İyi bir e-posta yazmak ve bu e-postayı karşı tarafa yollamak için uygulamamız gereken birkaç küçük ve basit tavsiyeyi sizinle paylaşmak istedim. Şimdi sırasıyla başlayalım.

Photo by Stephen Phillips - Hostreviews.co.uk on Unsplash

E-posta attığınız kişiler yazdıklarınızı okumak için vakit harcamaktadır. Bunu bilerek hazırlamalıyız yazılarımızı. Örneğin “Vaktinizi aldığım için özür dilerim.” ya da “ Çok meşgul olduğunuzu biliyorum.” gibi ifadeler sadece yazınızın daha da uzamasına neden olur. Her ne kadar Türk kültüründe özür dilemek önemli bir ifade olarak kabul edilse de özür dileyeceğimiz bir durum yok ortada.

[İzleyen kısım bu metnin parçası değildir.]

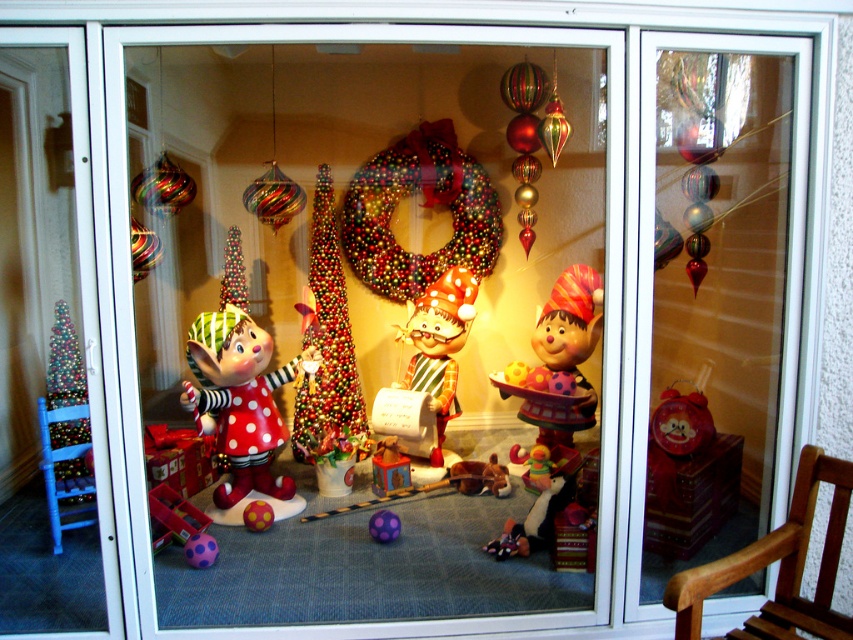 You are standing in front of the festive holiday display and want to touch the two points mentioned. Which point, point (795, 173) or point (318, 396), will you reach first?

Point (795, 173) is closer to the viewer than point (318, 396), so you will reach point (795, 173) first.

You are a visitor looking at the festive holiday display. You notice the glossy fabric wreath at center and the wooden rocking chair at lower right. Which object is positioned to the left when viewed from your perspective?

The glossy fabric wreath at center is to the left of the wooden rocking chair at lower right, so the wreath is positioned to the left.

You are a customer standing in front of the festive holiday display. You notice both the glossy fabric wreath at center and the shiny metallic christmas tree at center. Which one is positioned higher in the display?

The glossy fabric wreath at center is located above the shiny metallic christmas tree at center, so it is positioned higher in the display. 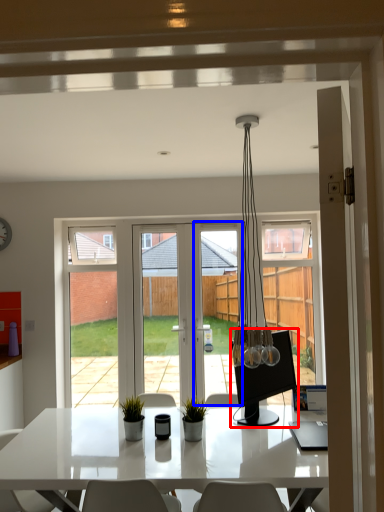 Question: Which of the following is the farthest to the observer, computer monitor (highlighted by a red box) or screen door (highlighted by a blue box)?

Choices:
 (A) computer monitor
 (B) screen door

Answer: (B) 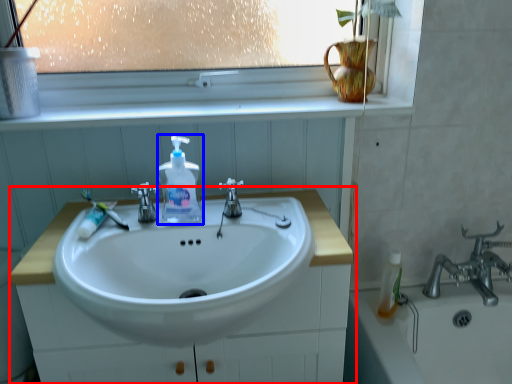 Question: Among these objects, which one is nearest to the camera, bathroom cabinet (highlighted by a red box) or soap dispenser (highlighted by a blue box)?

Choices:
 (A) bathroom cabinet
 (B) soap dispenser

Answer: (A) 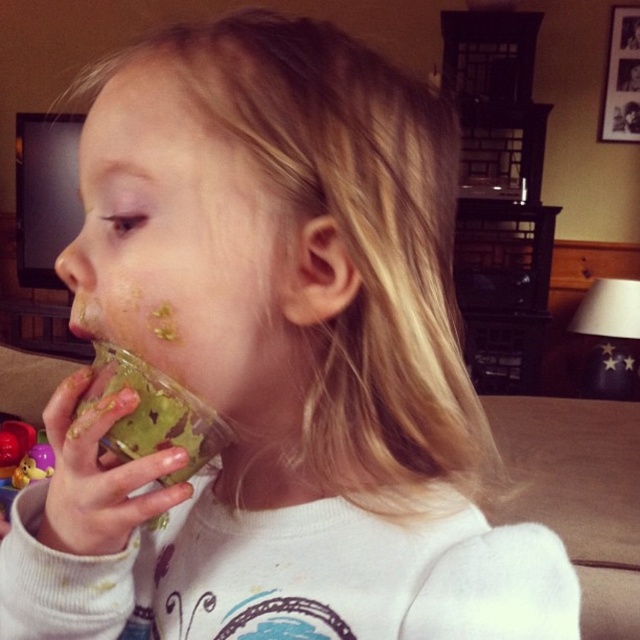 Is point (120, 376) positioned in front of point (12, 429)?

Yes.

Is point (209, 452) farther from camera compared to point (12, 433)?

No, (209, 452) is closer to viewer.

Image resolution: width=640 pixels, height=640 pixels. Identify the location of green leafy drink at mouth. (152, 413). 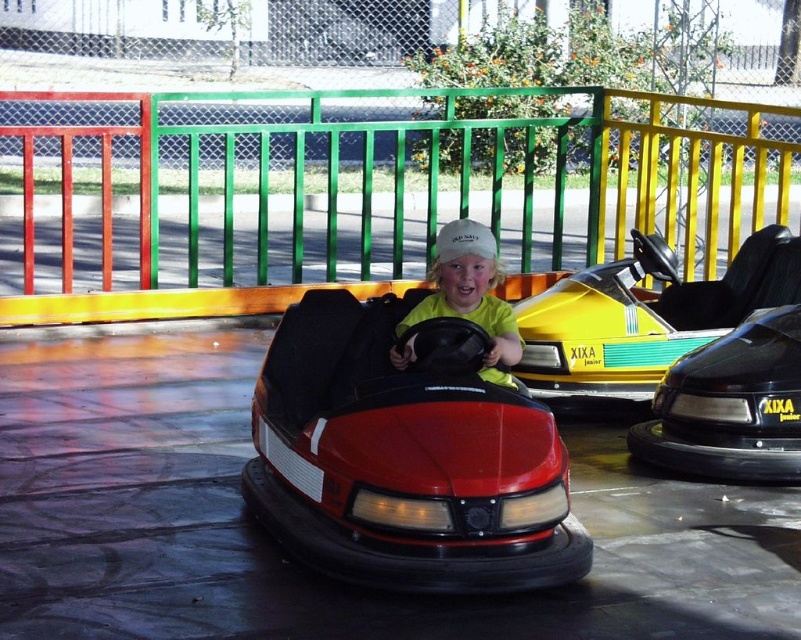 Identify the location of shiny red bumper car at center. pyautogui.click(x=405, y=456).

Is point (550, 582) less distant than point (564, 321)?

Yes, it is in front of point (564, 321).

In order to click on shiny red bumper car at center in this screenshot , I will do `click(405, 456)`.

Is point (681, 390) closer to camera compared to point (510, 340)?

That is False.

From the picture: Who is shorter, black glossy bumper car at right or yellow matte shirt at center?

Standing shorter between the two is yellow matte shirt at center.

Which is in front, point (694, 397) or point (465, 234)?

Positioned in front is point (465, 234).

Locate an element on the screen. The height and width of the screenshot is (640, 801). black glossy bumper car at right is located at coordinates (731, 404).

Between shiny red bumper car at center and yellow matte shirt at center, which one has less height?

yellow matte shirt at center is shorter.

Which is in front, point (489, 513) or point (493, 336)?

Point (489, 513) is in front.

Where is `shiny red bumper car at center`? Image resolution: width=801 pixels, height=640 pixels. shiny red bumper car at center is located at coordinates (405, 456). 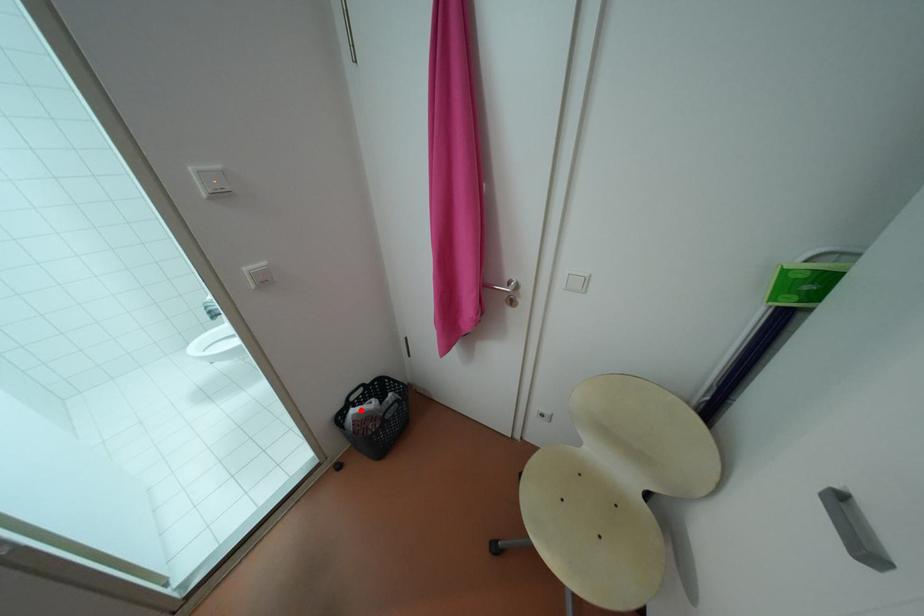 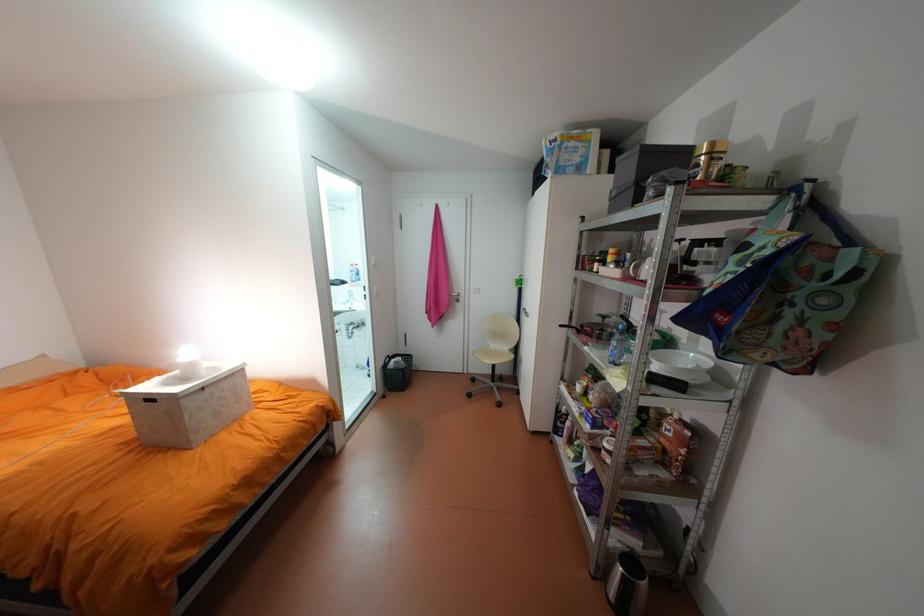 Where in the second image is the point corresponding to the highlighted location from the first image?

(402, 360) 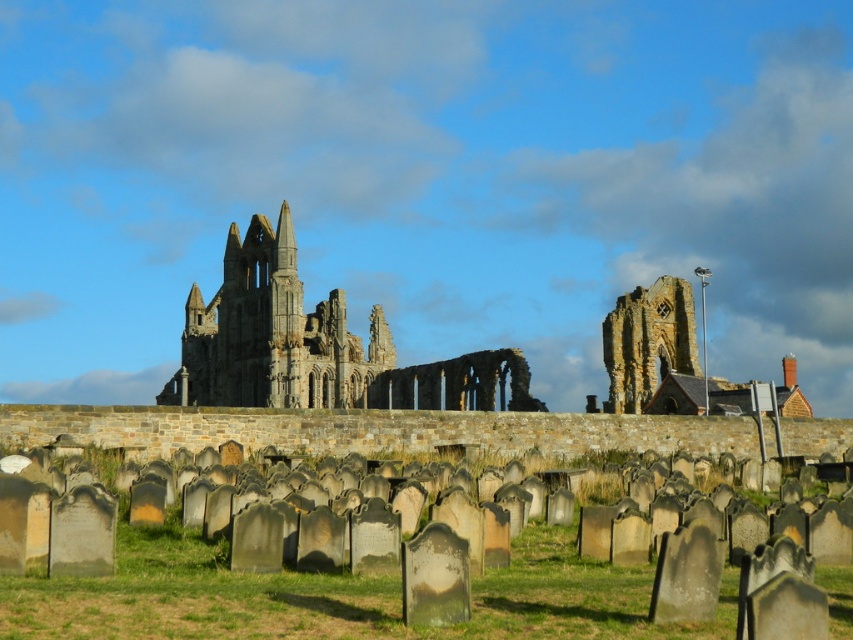 Is point (404, 369) positioned before point (635, 385)?

No, (404, 369) is further to viewer.

Who is shorter, stone gothic ruins at center or stone archway at center?

stone archway at center is shorter.

What do you see at coordinates (316, 346) in the screenshot? The height and width of the screenshot is (640, 853). I see `stone gothic ruins at center` at bounding box center [316, 346].

Identify the location of stone gothic ruins at center. Image resolution: width=853 pixels, height=640 pixels. (316, 346).

Which is more to the right, green grass at lower center or stone archway at center?

stone archway at center

Can you confirm if green grass at lower center is shorter than stone archway at center?

Yes, green grass at lower center is shorter than stone archway at center.

Identify the location of green grass at lower center. (335, 596).

Find the location of a particular element. green grass at lower center is located at coordinates (335, 596).

Is green grass at lower center further to the viewer compared to stone gothic ruins at center?

No, green grass at lower center is in front of stone gothic ruins at center.

Does point (293, 627) lie in front of point (381, 374)?

Yes, it is.

Describe the element at coordinates (335, 596) in the screenshot. I see `green grass at lower center` at that location.

This screenshot has width=853, height=640. Identify the location of green grass at lower center. (335, 596). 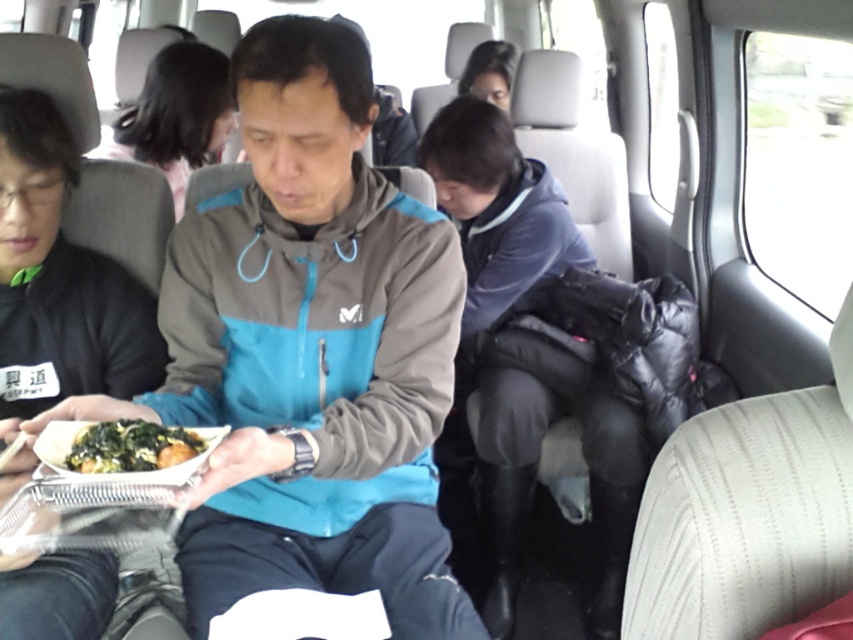 Question: Which point appears farthest from the camera in this image?

Choices:
 (A) (496, 93)
 (B) (73, 564)
 (C) (170, 124)
 (D) (73, 460)

Answer: (A)

Question: Does green leafy vegetables at center appear over smooth black hair at upper center?

Choices:
 (A) yes
 (B) no

Answer: (B)

Question: Observing the image, what is the correct spatial positioning of black matte jacket at left in reference to smooth black hair at upper center?

Choices:
 (A) left
 (B) right

Answer: (A)

Question: Which point is closer to the camera?

Choices:
 (A) black matte hair at upper center
 (B) black matte jacket at left
 (C) green leafy vegetables at center
 (D) smooth black hair at upper center

Answer: (C)

Question: Is black matte jacket at left bigger than black matte hair at upper center?

Choices:
 (A) no
 (B) yes

Answer: (A)

Question: Among these objects, which one is farthest from the camera?

Choices:
 (A) black matte jacket at left
 (B) green leafy vegetables at center
 (C) black matte hair at upper center

Answer: (C) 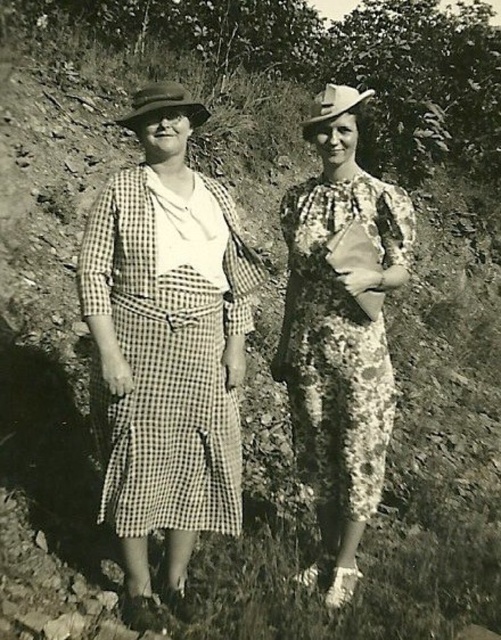 You are standing in a rural area and see the checkered fabric dress at center. If you want to reach it within 3 seconds, what is the minimum speed you need to move at?

The checkered fabric dress at center is 9.02 feet away. To cover this distance in 3 seconds, you would need to move at a minimum speed of approximately 3.01 feet per second. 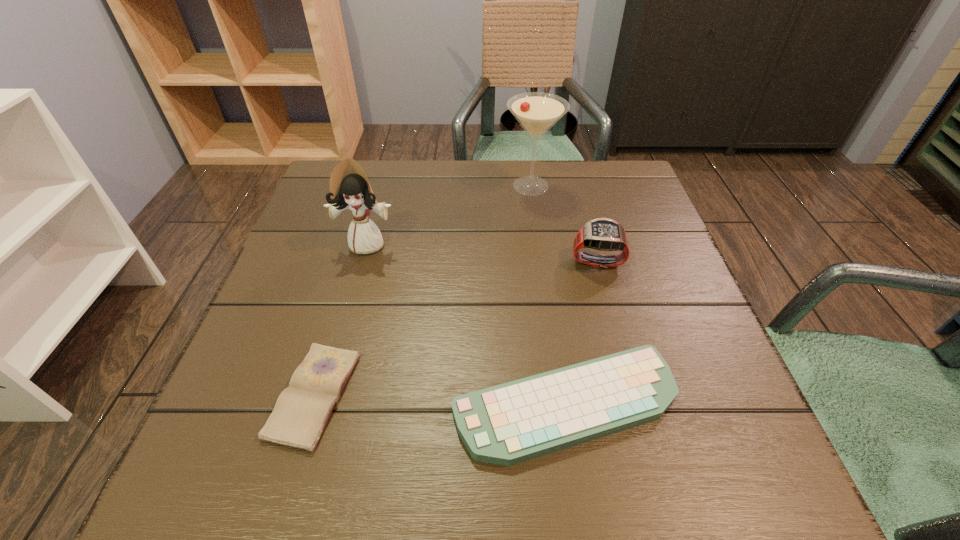 Where is `vacant position at the near edge of the desktop`? The image size is (960, 540). vacant position at the near edge of the desktop is located at coordinates (397, 457).

In order to click on free location at the right edge of the desktop in this screenshot , I will do `click(635, 253)`.

Image resolution: width=960 pixels, height=540 pixels. In the image, there is a desktop. What are the coordinates of `vacant space at the far right corner` in the screenshot? It's located at (633, 168).

Where is `vacant area at the near right corner of the desktop`? vacant area at the near right corner of the desktop is located at coordinates (692, 456).

This screenshot has height=540, width=960. What are the coordinates of `free space between the doll and the shortest object` in the screenshot? It's located at (341, 320).

You are a GUI agent. You are given a task and a screenshot of the screen. Output one action in this format:
    pyautogui.click(x=<x>, y=<y>)
    Task: Click on the free space between the watch and the diary
    Image resolution: width=960 pixels, height=540 pixels.
    Given the screenshot: What is the action you would take?
    pyautogui.click(x=456, y=328)

You are a GUI agent. You are given a task and a screenshot of the screen. Output one action in this format:
    pyautogui.click(x=<x>, y=<y>)
    Task: Click on the blank region between the third tallest object and the computer keyboard
    This screenshot has height=540, width=960.
    Given the screenshot: What is the action you would take?
    pyautogui.click(x=581, y=332)

I want to click on free spot between the computer keyboard and the watch, so click(581, 332).

At what (x,y) coordinates should I click in order to perform the action: click on empty space that is in between the fourth tallest object and the shortest object. Please return your answer as a coordinate pair (x, y). Looking at the image, I should click on (440, 400).

At what (x,y) coordinates should I click in order to perform the action: click on free point between the martini and the doll. Please return your answer as a coordinate pair (x, y). Image resolution: width=960 pixels, height=540 pixels. Looking at the image, I should click on (449, 215). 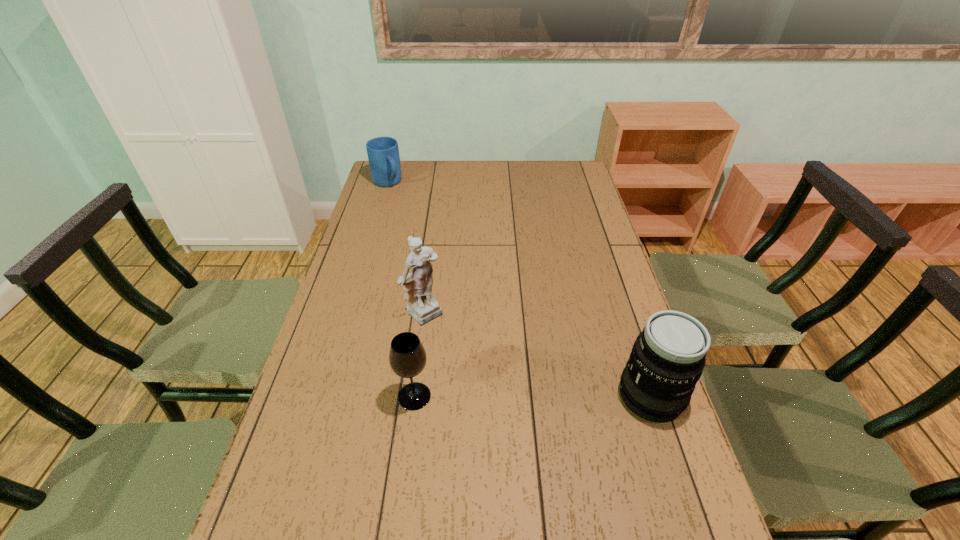 Image resolution: width=960 pixels, height=540 pixels. In order to click on vacant area that lies between the shortest object and the telephoto lens in this screenshot , I will do `click(518, 289)`.

This screenshot has height=540, width=960. In order to click on empty location between the leftmost object and the third nearest object in this screenshot , I will do coord(407,248).

This screenshot has width=960, height=540. I want to click on free space between the rightmost object and the tallest object, so click(539, 354).

This screenshot has height=540, width=960. I want to click on the closest object to the second shortest object, so click(422, 305).

Select which object appears as the third closest to the third tallest object. Please provide its 2D coordinates. Your answer should be formatted as a tuple, i.e. [(x, y)], where the tuple contains the x and y coordinates of a point satisfying the conditions above.

[(383, 153)]

At what (x,y) coordinates should I click in order to perform the action: click on vacant area that satisfies the following two spatial constraints: 1. on the front side of the wineglass; 2. on the left side of the shortest object. Please return your answer as a coordinate pair (x, y). Image resolution: width=960 pixels, height=540 pixels. Looking at the image, I should click on (322, 396).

Sadece e-posta yolluyoruz, bu kadar…

E-posta yolladığımız kişi ile aramızdaki ilişkinin seviyesine bağlı olarak espri yapıp yapmamayı tercih edebilirsiniz. Yine de ilk defa e-posta yollayacağınız birisine asla espri yapmamalısınız. Bunun yanında kendiniz hakkında da uzun uzun yazmamalı ve hızlıca konuya girmelisiniz.

Vakit konusundan dert yandığımız için bir başka tavsiye de kısa yazma üzerinedir. E-postamızı kısa tutmalı ve karşı tarafa derdimizi en kısa ve öz şekilde sunabilmeliyiz.

Ünlem işareti “bağırma” olarak algılanır ve e-posta yazarken de sakin sakin yazdığımızın bilinmesi için ünlem işareti (!) kullanımından sakınmalıyız. Çok ciddi ve önemli bir konu hakkında ise sadece 1 kere kullanmalıyız.

“Geçen konferansta sizinle karşılaşmıştık.”

Böyle bir e-posta aldığınızı düşünün, aklınızdan ne geçerdi?

Hangi konferans, ne zaman, nerede? Bu gibi olasılıkları da düşünerek özne ve nesnelerimizi tanımlamalı, yazdıklarımızdan açık olmalıyız. “X tarihinde Y konferansında sizinle karşılaşmıştık.” şeklinde bir açıklama ile alıcının e-postamızı daha iyi anlamasını sağlayabiliriz.

Alıcının size cevap verme olasılığını artırabilmek adına e-postanıza sorular yerleştirin. Bunun yanında her 1 kere BEN demeniz için 3 kere SEN demeniz gerektiğini unutmayın. Sonuç olarak bu e-posta sizin hakkınızda değil karşı taraf hakkında…

Photo by bruce mars on Unsplash

E-postanız onlar hakkında

Bu bilgiyi ilk defa duyuyor olabilirsiniz ama size gelen bir e-postayı okurken neler düşündüğünüzü aklınızdan geçirmeye çalışın. Sizin hakkınızda sorular soran ve sizle ilgili bir e-posta okumak mı size daha keyif verirdi yoksa tanımadığınız birisinin hayatında yaptıkları hakkında yazdıkları mı?

Cevap bariz bir şekilde belli ve bu nedenle de e-postanızı yazarken onlarla onlar hakkında konuşmalısınız.

E-postanıza cevap almak için cevap vermelerini beklediğinizi belirtin. “Sizden olumlu ya da olumsuz bir geri dönüş bekliyor olacağım.” demeniz oldukça önemlidir.

Cevap gelmedi mi? Aşağıdaki gibi bir e-posta yollayarak kendinizi hatırlatabilirsiniz.

“Merhaba oradaki! Ben sadece e-postayı yenilemek istedim çünkü e-posta kutunuzda gözden kaybolmuş olabilir.”

Attığımız e-postanın tek bir konu hakkında olduğundan emin olmalıyız. Örneğin “Bugün yemek yedin mi ve şu videoyu izledin mi?” şeklinde bir e-posta yollamak durumu oldukça karmaşıklaştıracaktır.

E-postamızı yazdık ve yollama zamanı geldi. Ne zaman ve nasıl yollamamız gerekiyor?

Burada eğer önemli bir tarihe yetişmeniz gerekmiyorsa ve e-postanızın cevaplanmasını istiyorsanız göndermeyi bekleyeceğiniz tarihler şu şekildedir:

Salı, çarşamba ve perşembe günleri sabah 8'den sonra

Bu genel zamana ek olarak da e-posta atacağınız kişinin zamanını kontrol etmenizde fayda vardır. Herhangi bir günlü rutini var mı? Bunu bildiğiniz vakit e-postaları hangi gün ve hangi saatlerde okumaya daha uygun olduğunu keşfederek uygun anda e-postanızı yollayabilirsiniz.

E-posta yazımı ve yazdığımız e-postaları yollama konusunda benim anlatacaklarım bu kadar :) Umarım sizlerin yazacakları e-postalar için de biraz da olsa faydalı olabilmişimdir.